Art Critique
Banksy, Pillow Fight
Artist Room, Walled Off Hotel, Bethlehem
Painted directly onto the wall of the hotel room in which I am staying, Banksy’s Pillow Fight collapses the boundary between artwork and lived experience. This is not a mural encountered at a distance, but one that occupies the same intimate space as rest, vulnerability, and daily routine. The room becomes both a site of refuge and a site of confrontation, mirroring the paradox of life lived beside the wall.
The mural depicts two men locked in what appears to be a playful pillow fight. The choice of pillows — objects associated with sleep, comfort, and domestic safety — immediately subverts the visual language of conflict. In a place where violence is embedded in the architecture itself, softness becomes an act of resistance. The gesture is absurd, tender, and unsettling all at once.
The psychological tension of the work lies in the contrast between the two figures. The man wearing a keffiyeh meets the viewer with exposed eyes that radiate seriousness and emotional weight — a gaze shaped by endurance, anger, and memory. Opposite him, the second figure’s eyes are concealed while his face remains visible, almost relaxed, perhaps even smiling. This asymmetry destabilizes conventional assumptions about aggressor and victim, power and vulnerability. The conflict, Banksy suggests, is not as clear-cut as political narratives demand.
Importantly, these are not portrayed as enemies but as neighbours. Their physical proximity implies familiarity, even the possibility of friendship. Stripped of ideology, borders, and claims of ownership, they could be equals engaged in play rather than struggle. The wall that divides them — and the systems that sustain it — is not born from their relationship, but imposed upon it.
By placing this image inside a hotel room, Banksy implicates the viewer directly. Sleep, reflection, and looking out the window toward the real wall become inseparable from the artwork. One cannot escape the message by leaving the gallery; the work persists through the night.
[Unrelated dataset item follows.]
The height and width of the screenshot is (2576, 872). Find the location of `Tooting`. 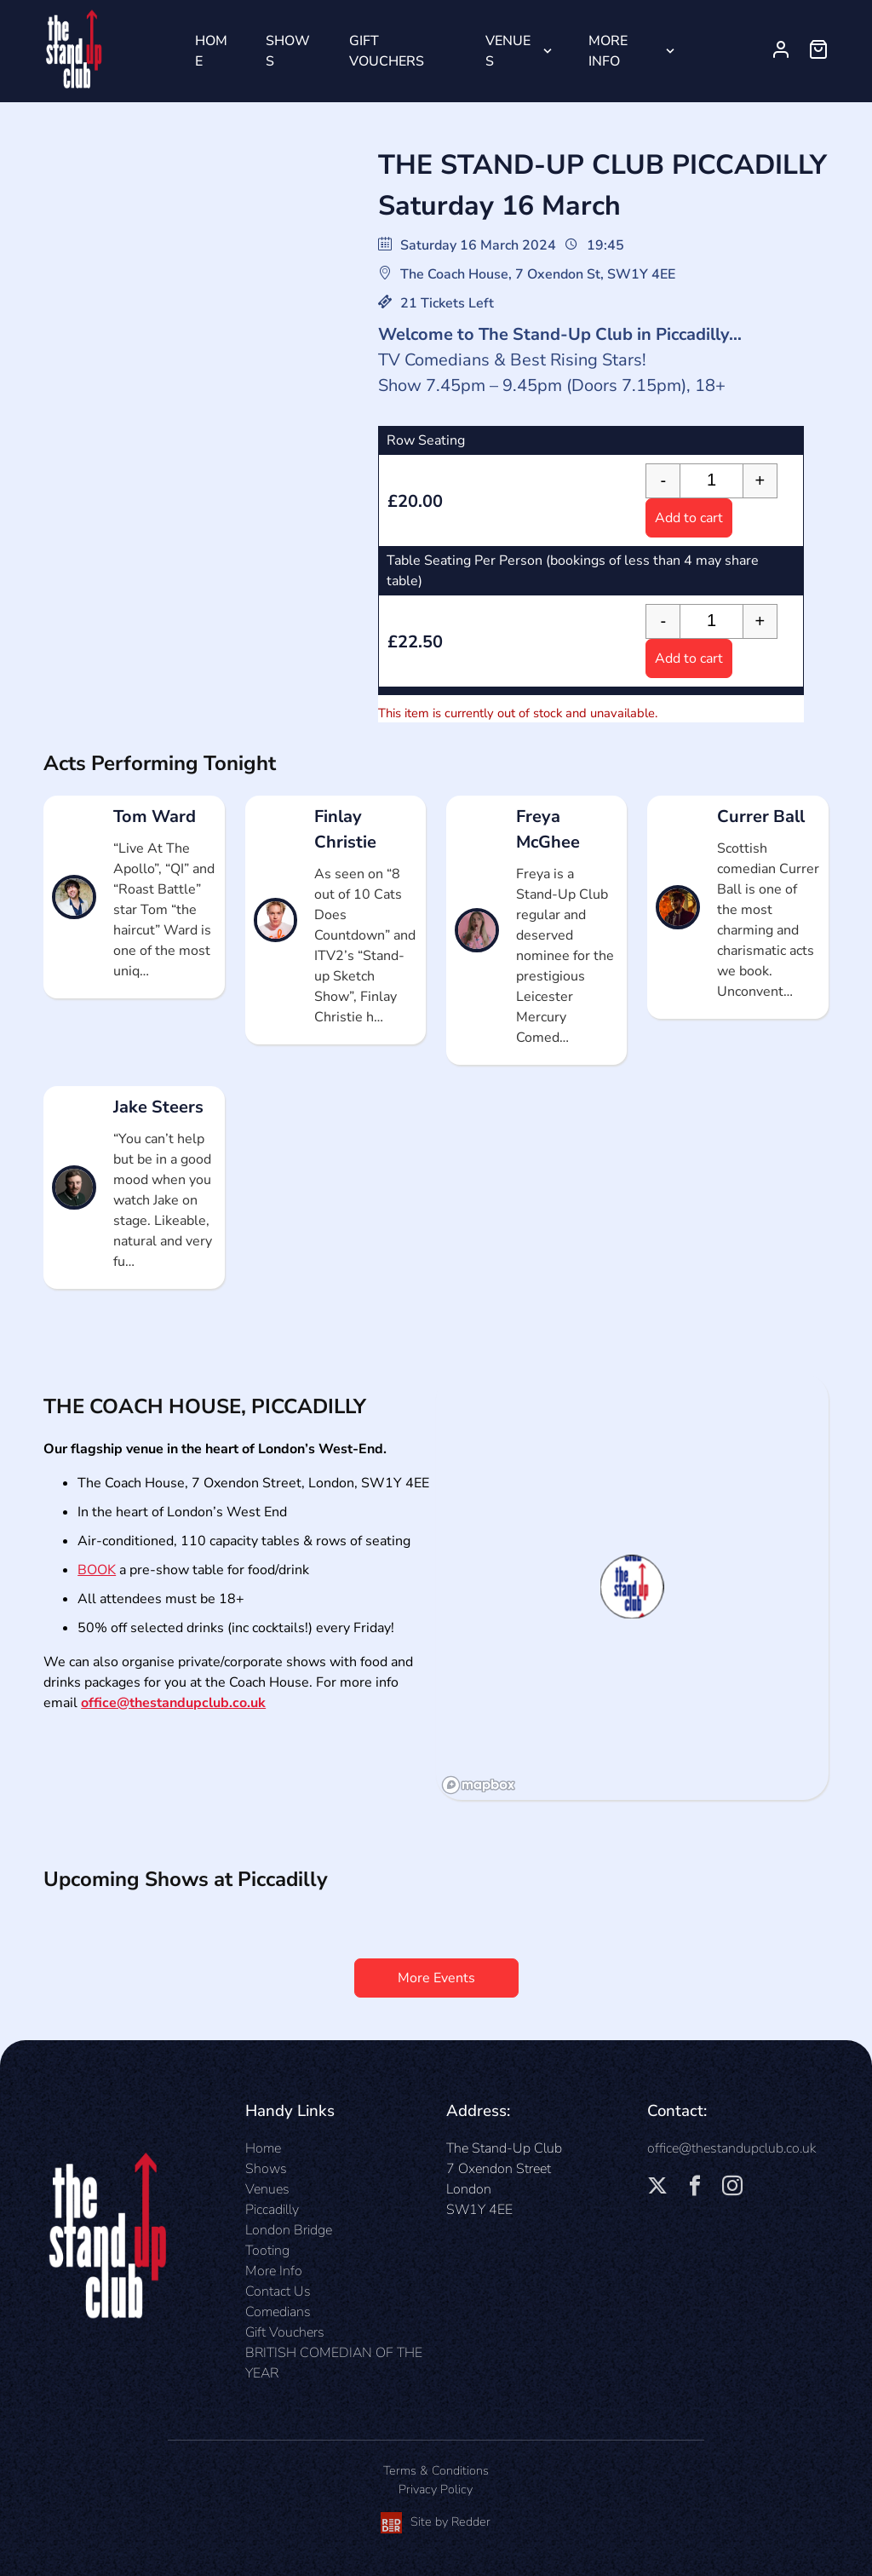 Tooting is located at coordinates (267, 2250).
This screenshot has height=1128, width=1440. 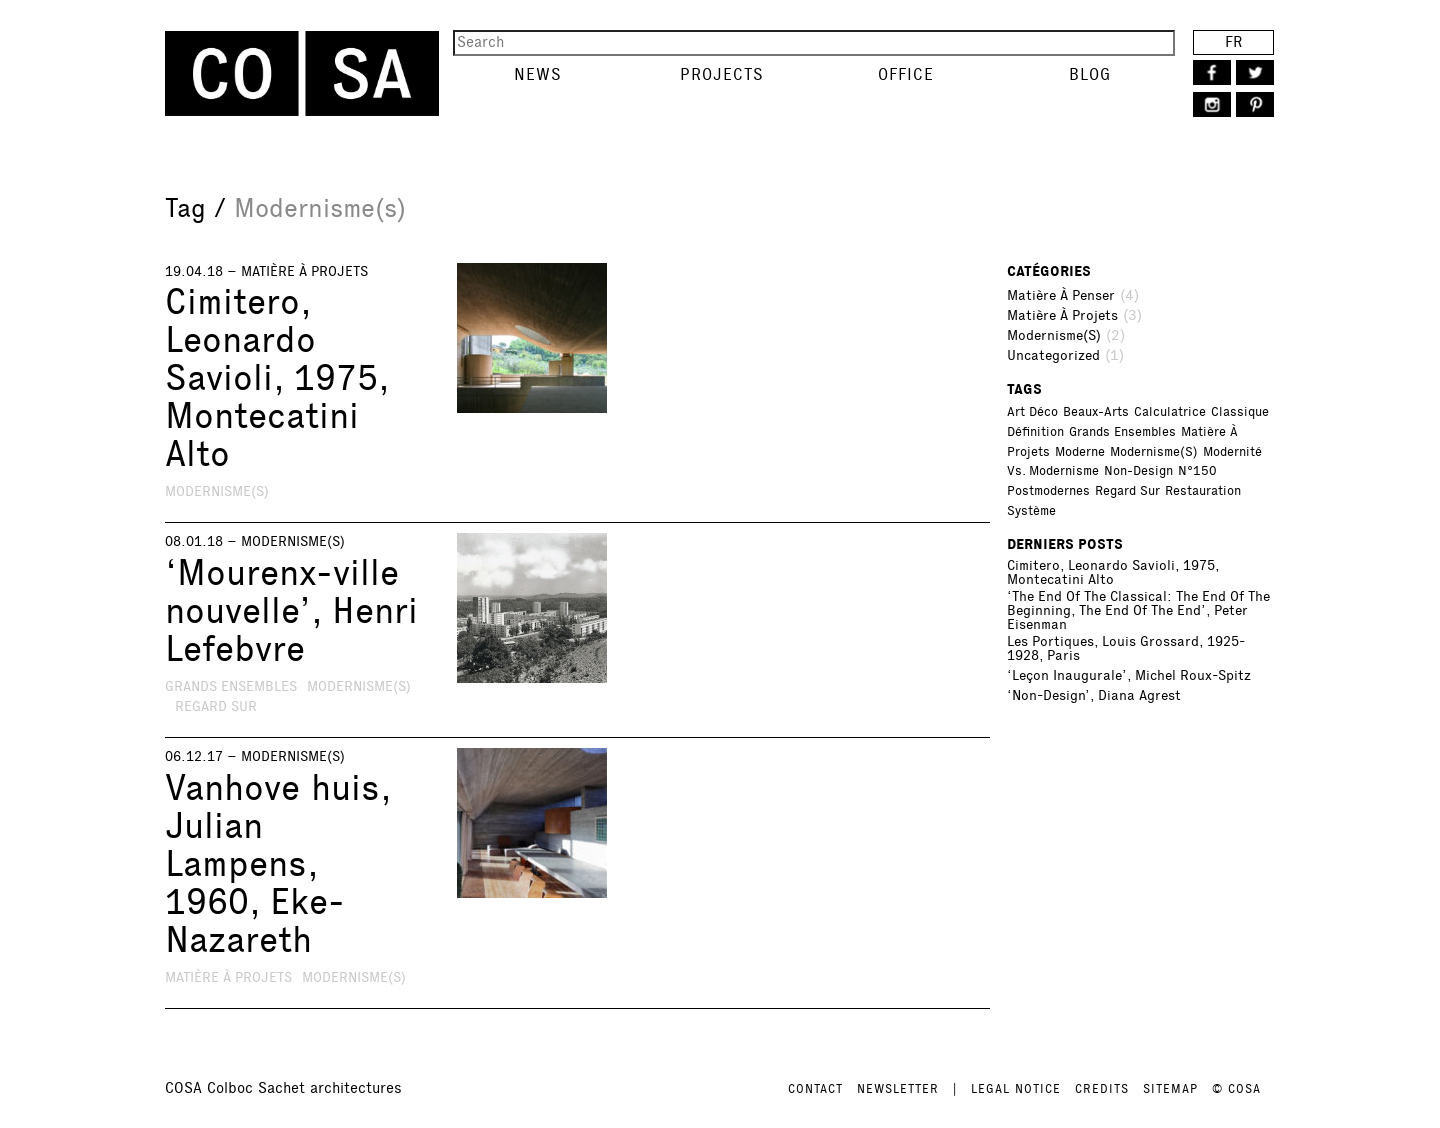 What do you see at coordinates (231, 686) in the screenshot?
I see `Grands ensembles` at bounding box center [231, 686]. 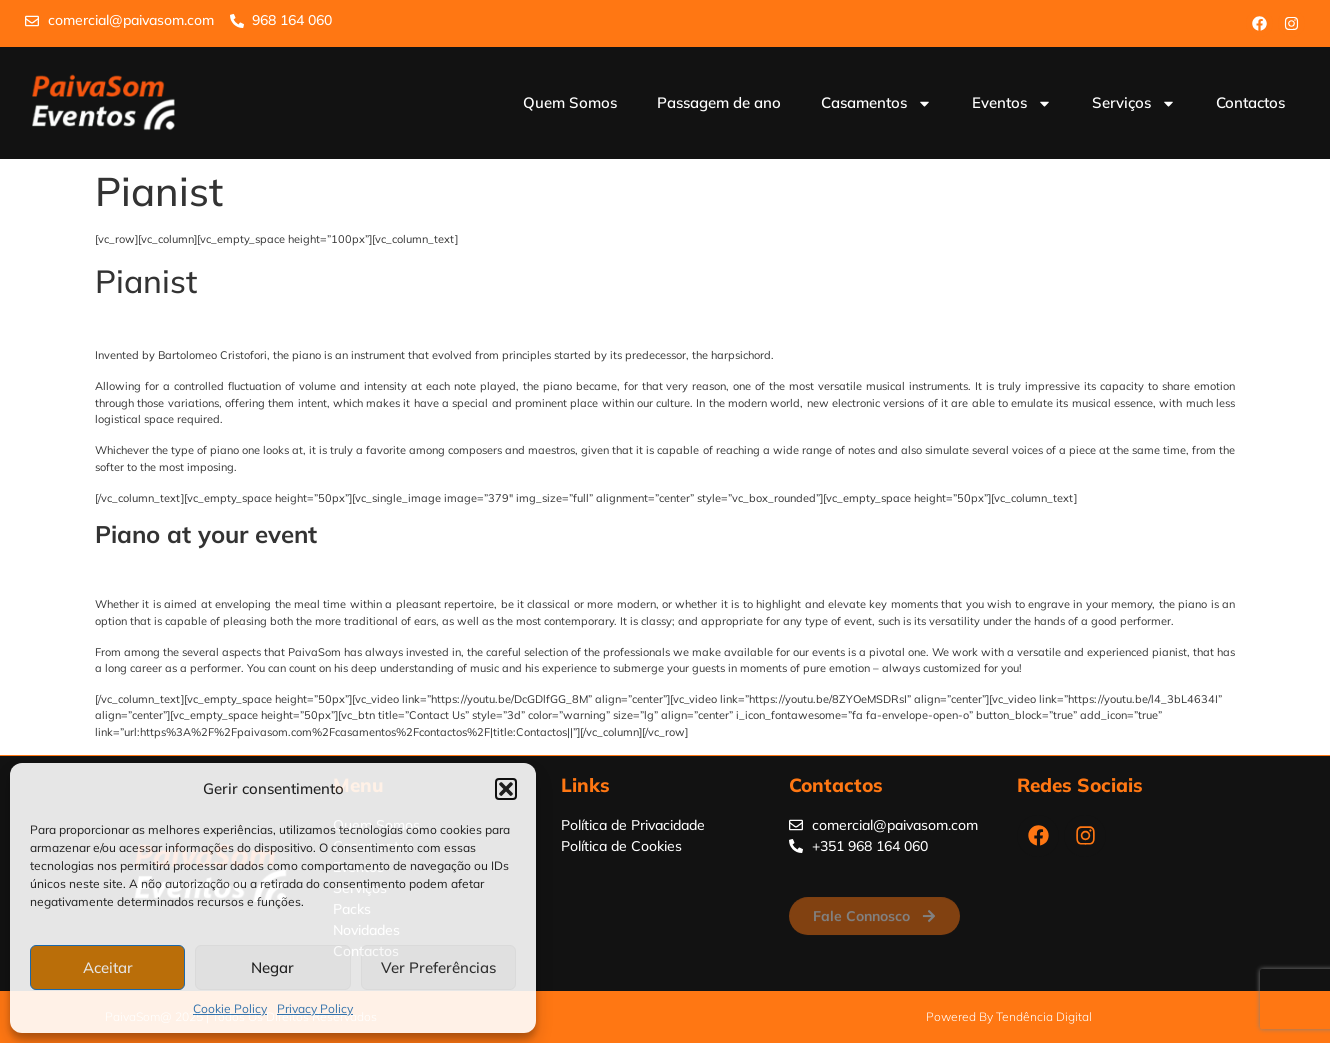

The mural asks not who is right or wrong, but what fear does to human connection — and who benefits from its continuation.
Ultimately, Pillow Fight reframes conflict as a tragic performance fueled by fear, hatred, and greed. It suggests that the true struggle is not over land, but over energy — the emotional and psychological forces that keep people divided. In this room, where art and life merge, the mural becomes a quiet proposition: that refusing to fight, choosing softness, and returning to the heart may be the most radical acts of all.